------ RECORDS ------

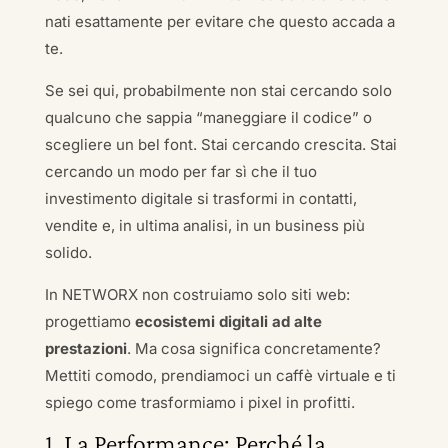
nati esattamente per evitare che questo accada a
te.
Se sei qui, probabilmente non stai cercando solo
qualcuno che sappia “maneggiare il codice” o
scegliere un bel font. Stai cercando crescita. Stai
cercando un modo per far sì che il tuo
investimento digitale si trasformi in contatti,
vendite e, in ultima analisi, in un business più
solido.
In NETWORX non costruiamo solo siti web:
progettiamo
ecosistemi digitali ad alte
prestazioni
. Ma cosa significa concretamente?
Mettiti comodo, prendiamoci un caffè virtuale e ti
spiego come trasformiamo i pixel in profitti.
1. La Performance: Perché la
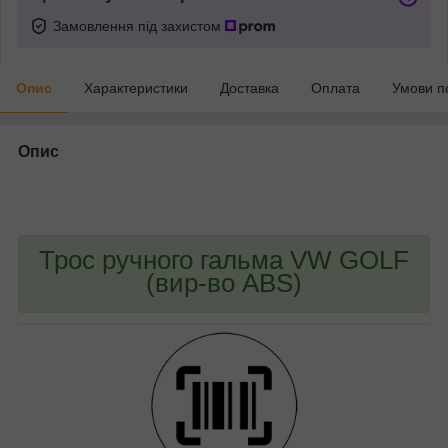
Замовлення під захистом
Опис
Характеристики
Доставка
Оплата
Умови п
Опис
bvd_ggl
Трос ручного гальма VW GOLF
(вир-во ABS)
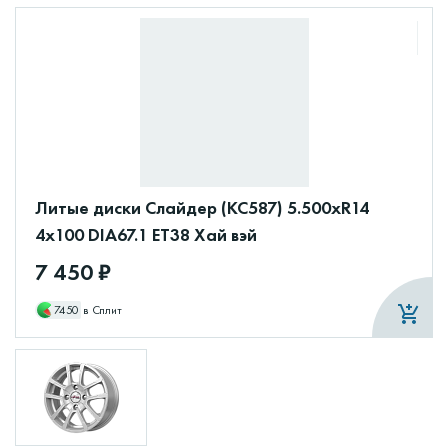
Литые диски Слайдер (КС587) 5.500xR14
4x100 DIA67.1 ET38 Хай вэй
7 450 ₽
7450
в Сплит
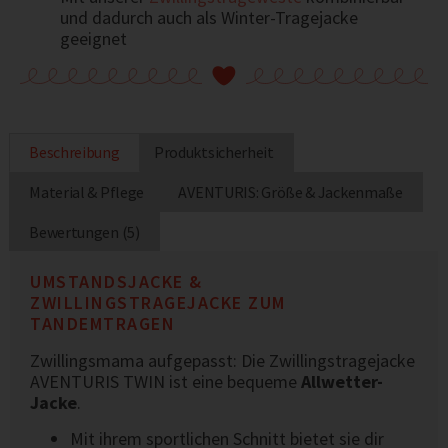
und dadurch auch als Winter-Tragejacke
geeignet
Beschreibung
Produktsicherheit
Material & Pflege
AVENTURIS: Größe & Jackenmaße
Bewertungen (5)
UMSTANDSJACKE &
ZWILLINGSTRAGEJACKE ZUM
TANDEMTRAGEN
Zwillingsmama aufgepasst: Die Zwillingstragejacke
AVENTURIS TWIN ist eine bequeme
Allwetter-
Jacke
.
Mit ihrem sportlichen Schnitt bietet sie dir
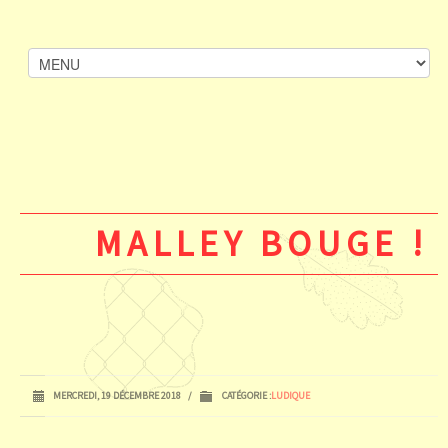
MALLEY BOUGE !
MERCREDI, 19 DÉCEMBRE 2018
/
CATÉGORIE :
LUDIQUE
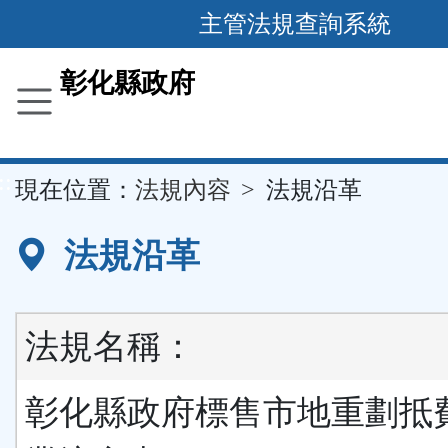
跳
主管法規查詢系統
到
主
彰化縣政府
要
內
容
::
現在位置：
法規內容
法規沿革
區
塊
法規沿革
法規名稱：
彰化縣政府標售市地重劃抵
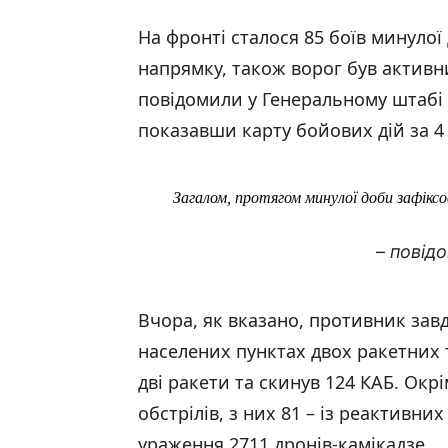
На фронті сталося 85 боїв минуло
напрямку, також ворог був активн
повідомили у Генеральному штабі З
показавши карту бойових дій за 
Загалом, протягом минулої доби зафіксо
– повід
Вчора, як вказано, противник завд
населених пунктах двох ракетних т
дві ракети та скинув 124 КАБ. Окрі
обстрілів, з них 81 – із реактивни
ураження 2711 дронів-камікадзе.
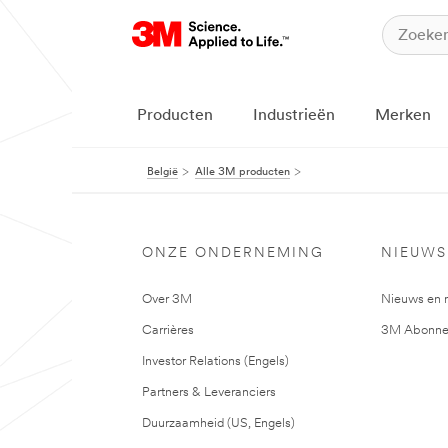
Producten
Industrieën
Merken
België
Alle 3M producten
ONZE ONDERNEMING
NIEUWS
Over 3M
Nieuws en 
Carrières
3M Abonne
Investor Relations (Engels)
Partners & Leveranciers
Duurzaamheid (US, Engels)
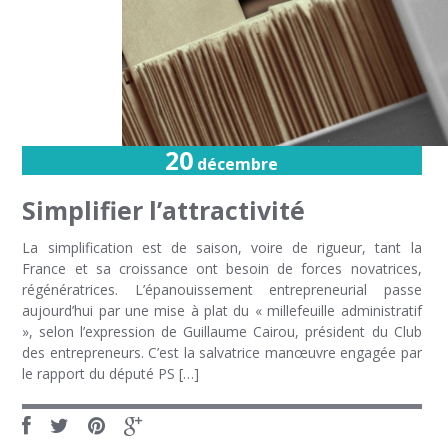
20
décembre
Simplifier l’attractivité
La simplification est de saison, voire de rigueur, tant la
France et sa croissance ont besoin de forces novatrices,
régénératrices. L’épanouissement entrepreneurial passe
aujourd’hui par une mise à plat du « millefeuille administratif
», selon l’expression de Guillaume Cairou, président du Club
des entrepreneurs. C’est la salvatrice manœuvre engagée par
le rapport du député PS […]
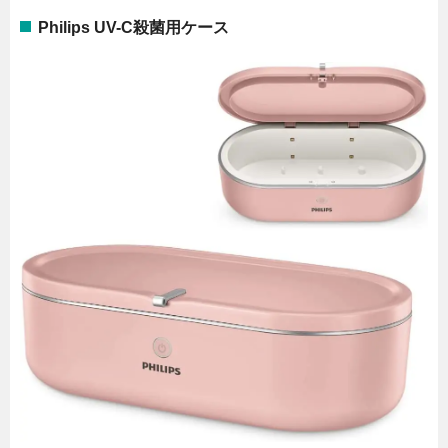
Philips UV-C殺菌用ケース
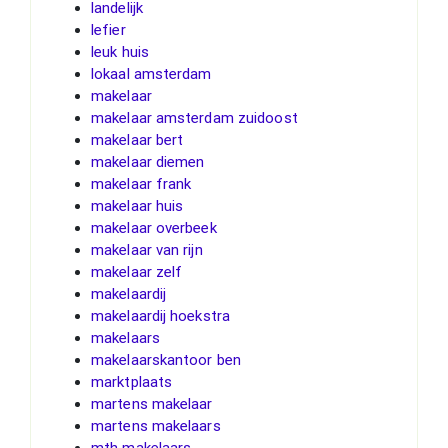
landelijk
lefier
leuk huis
lokaal amsterdam
makelaar
makelaar amsterdam zuidoost
makelaar bert
makelaar diemen
makelaar frank
makelaar huis
makelaar overbeek
makelaar van rijn
makelaar zelf
makelaardij
makelaardij hoekstra
makelaars
makelaarskantoor ben
marktplaats
martens makelaar
martens makelaars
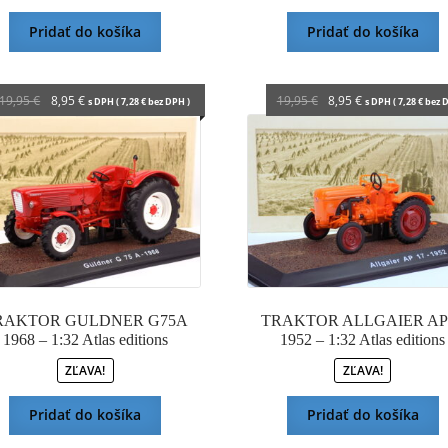
Pridať do košíka
Pridať do košíka
Pôvodná
Aktuálna
Pôvodná
Aktuálna
19,95
€
8,95
€
19,95
€
8,95
€
s DPH (
7,28
€
bez DPH )
s DPH (
7,28
€
bez D
cena
cena
cena
cena
bola:
je:
bola:
je:
19,95 €.
8,95 €.
19,95 €.
8,95 €.
RAKTOR GULDNER G75A
TRAKTOR ALLGAIER AP
1968 – 1:32 Atlas editions
1952 – 1:32 Atlas editions
ZĽAVA!
ZĽAVA!
Pridať do košíka
Pridať do košíka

------

:: TASK DESCRIPTION ::
Repeat each record exactly, with the pictures left out.

:: TASK RESPONSE ::
nati esattamente per evitare che questo accada a
te.
Se sei qui, probabilmente non stai cercando solo
qualcuno che sappia “maneggiare il codice” o
scegliere un bel font. Stai cercando crescita. Stai
cercando un modo per far sì che il tuo
investimento digitale si trasformi in contatti,
vendite e, in ultima analisi, in un business più
solido.
In NETWORX non costruiamo solo siti web:
progettiamo
ecosistemi digitali ad alte
prestazioni
. Ma cosa significa concretamente?
Mettiti comodo, prendiamoci un caffè virtuale e ti
spiego come trasformiamo i pixel in profitti.
1. La Performance: Perché la
Замовлення під захистом
Опис
Характеристики
Доставка
Оплата
Умови п
Опис
bvd_ggl
Трос ручного гальма VW GOLF
(вир-во ABS)
Литые диски Слайдер (КС587) 5.500xR14
4x100 DIA67.1 ET38 Хай вэй
7 450 ₽
7450
в Сплит
und dadurch auch als Winter-Tragejacke
geeignet
Beschreibung
Produktsicherheit
Material & Pflege
AVENTURIS: Größe & Jackenmaße
Bewertungen (5)
UMSTANDSJACKE &
ZWILLINGSTRAGEJACKE ZUM
TANDEMTRAGEN
Zwillingsmama aufgepasst: Die Zwillingstragejacke
AVENTURIS TWIN ist eine bequeme
Allwetter-
Jacke
.
Mit ihrem sportlichen Schnitt bietet sie dir
MALLEY BOUGE !
MERCREDI, 19 DÉCEMBRE 2018
/
CATÉGORIE :
LUDIQUE
跳
主管法規查詢系統
到
主
彰化縣政府
要
內
容
::
現在位置：
法規內容
法規沿革
區
塊
法規沿革
法規名稱：
彰化縣政府標售市地重劃抵
На фронті сталося 85 боїв минуло
напрямку, також ворог був активн
повідомили у Генеральному штабі З
показавши карту бойових дій за 
Загалом, протягом минулої доби зафіксо
– повід
Вчора, як вказано, противник завд
населених пунктах двох ракетних т
дві ракети та скинув 124 КАБ. Окрі
обстрілів, з них 81 – із реактивни
ураження 2711 дронів-камікадзе.
Producten
Industrieën
Merken
België
Alle 3M producten
ONZE ONDERNEMING
NIEUWS
Over 3M
Nieuws en 
Carrières
3M Abonne
Investor Relations (Engels)
Partners & Leveranciers
Duurzaamheid (US, Engels)
20
décembre
Simplifier l’attractivité
La simplification est de saison, voire de rigueur, tant la
France et sa croissance ont besoin de forces novatrices,
régénératrices. L’épanouissement entrepreneurial passe
aujourd’hui par une mise à plat du « millefeuille administratif
», selon l’expression de Guillaume Cairou, président du Club
des entrepreneurs. C’est la salvatrice manœuvre engagée par
le rapport du député PS […]
Philips UV-C殺菌用ケース
landelijk
lefier
leuk huis
lokaal amsterdam
makelaar
makelaar amsterdam zuidoost
makelaar bert
makelaar diemen
makelaar frank
makelaar huis
makelaar overbeek
makelaar van rijn
makelaar zelf
makelaardij
makelaardij hoekstra
makelaars
makelaarskantoor ben
marktplaats
martens makelaar
martens makelaars
Pridať do košíka
Pridať do košíka
Pôvodná
Aktuálna
Pôvodná
Aktuálna
19,95
€
8,95
€
19,95
€
8,95
€
s DPH (
7,28
€
bez DPH )
s DPH (
7,28
€
bez D
cena
cena
cena
cena
bola:
je:
bola:
je:
19,95 €.
8,95 €.
19,95 €.
8,95 €.
RAKTOR GULDNER G75A
TRAKTOR ALLGAIER AP
1968 – 1:32 Atlas editions
1952 – 1:32 Atlas editions
ZĽAVA!
ZĽAVA!
Pridať do košíka
Pridať do košíka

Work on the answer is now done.